§ Dataset content
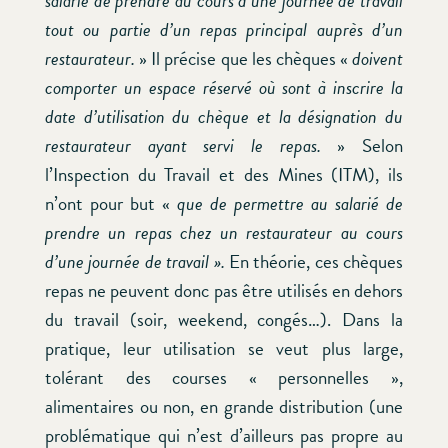
salarié de prendre au cours d’une journée de travail
tout ou partie d’un repas principal auprès d’un
restaurateur.
» Il précise que les chèques «
doivent
comporter un espace réservé où sont à inscrire la
date d’utilisation du chèque et la désignation du
restaurateur ayant servi le repas.
» Selon
l’Inspection du Travail et des Mines (ITM), ils
n’ont pour but «
que de permettre au salarié de
prendre un repas chez un restaurateur au cours
d’une journée de travail ».
En théorie, ces chèques
repas ne peuvent donc pas être utilisés en dehors
du travail (soir, weekend, congés…). Dans la
pratique, leur utilisation se veut plus large,
tolérant des courses « personnelles »,
alimentaires ou non, en grande distribution (une
problématique qui n’est d’ailleurs pas propre au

§ What is needed
Count the lines in these records that hold the string "prendre". Only the number is wanted.

§ Result of this exercise
2